ZnVis can currently perform the following tasks:
- Visualize simulations and trajectories
- Create spherical and cylindrical mesh's for visualization
- Handle custom mesh objects
- Export png stills from the visualizer
- Export scences as
.obj
files.
ZnVis is a purely Python package hosted on PyPi. It can therefore be installed using pip with:
pip install znvis
If you prefer to access the source code, run the following from a terminal:
git clone https://github.com/zincware/ZnVis.git
cd ZnVis
pip install .
Once complete, you will be able to start using the visualizer by importing it as:
import znvis
ZnVis is essentially a convenience wrapper of the Open3D project with a focus on mesh visualization. The idea came out of wanting a simple way of visualizing particle trajectories from numpy arrays directly from a simulation script.

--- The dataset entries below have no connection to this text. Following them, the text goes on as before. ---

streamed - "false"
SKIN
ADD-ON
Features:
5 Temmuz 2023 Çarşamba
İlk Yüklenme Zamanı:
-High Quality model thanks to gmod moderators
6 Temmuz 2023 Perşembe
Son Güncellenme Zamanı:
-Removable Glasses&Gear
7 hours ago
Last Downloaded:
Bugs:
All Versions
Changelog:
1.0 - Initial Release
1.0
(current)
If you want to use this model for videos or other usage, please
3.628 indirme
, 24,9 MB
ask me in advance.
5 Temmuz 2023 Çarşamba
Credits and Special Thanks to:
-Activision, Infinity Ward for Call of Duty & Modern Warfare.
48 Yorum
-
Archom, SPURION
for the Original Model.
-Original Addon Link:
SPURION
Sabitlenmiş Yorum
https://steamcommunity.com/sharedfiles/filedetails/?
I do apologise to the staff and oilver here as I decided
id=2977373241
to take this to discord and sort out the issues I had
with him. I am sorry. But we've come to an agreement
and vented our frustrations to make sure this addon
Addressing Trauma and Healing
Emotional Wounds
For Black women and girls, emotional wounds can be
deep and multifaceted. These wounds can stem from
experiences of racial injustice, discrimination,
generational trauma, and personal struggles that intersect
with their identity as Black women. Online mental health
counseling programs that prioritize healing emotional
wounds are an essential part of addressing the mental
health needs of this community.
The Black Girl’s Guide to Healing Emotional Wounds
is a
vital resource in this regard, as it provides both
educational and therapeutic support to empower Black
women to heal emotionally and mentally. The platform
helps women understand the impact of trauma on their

Below we show an example script from a reinforcement learning experiment built using Shameless plug alert SwarmRL
import numpy as np
import h5py as hf
import znvis as vis
# Load data from the database
with hf.File("training/trajectory.hdf5", 'r') as db:
positions = db["colloids"]["Unwrapped_Positions"][:]

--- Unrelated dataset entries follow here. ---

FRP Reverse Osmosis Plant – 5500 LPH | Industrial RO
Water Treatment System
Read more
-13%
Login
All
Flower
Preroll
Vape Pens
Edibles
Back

# Split data for convenience
colloid_positions = positions[:, 0:10, :]
rod_positions = positions[:, 10:, :]
# Create free colloid mesh
colloid_mesh = vis.Sphere(radius=2.14, colour=np.array([30, 144, 255]) / 255, resolution=10)
colloid_particle = vis.Particle(name="Colloid", mesh=mesh, position=colloid_positions)
# Create rod colloid mesh
rod_mesh = vis.Sphere(radius=2.14, colour=np.array([255, 140, 0]) / 255, resolution=10)

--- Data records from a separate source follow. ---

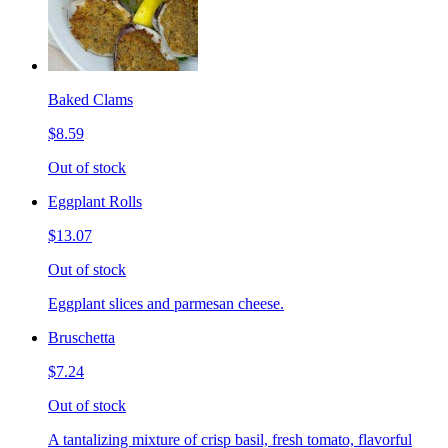
Baked Clams
$8.59
Out of stock
Eggplant Rolls
$13.07
Out of stock
Eggplant slices and parmesan cheese.
Bruschetta
$7.24
Out of stock
A tantalizing mixture of crisp basil, fresh tomato, flavorful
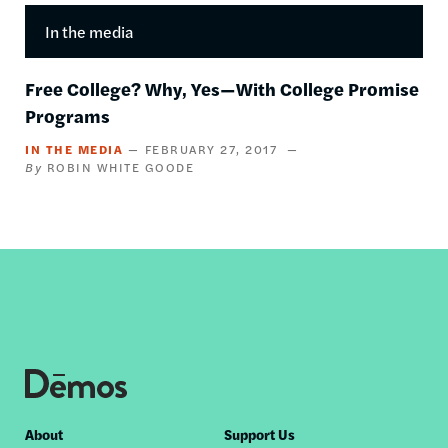
In the media
Free College? Why, Yes—With College Promise
Programs
IN THE MEDIA
FEBRUARY 27, 2017
ROBIN WHITE GOODE
Footer
About
Support Us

rod_particle = vis.Particle(name="Rod", mesh=mesh, position=rod_positions)
# Run the visualizer
visualizer = vis.Visualizer(particles=[colloid_particle, rod_particle], frame_rate=80)
visualizer.run_visualization()
Just like that, a visualization window (shown below) will pop up from which you can play the trajectory and watch your RL agents rotate a rod.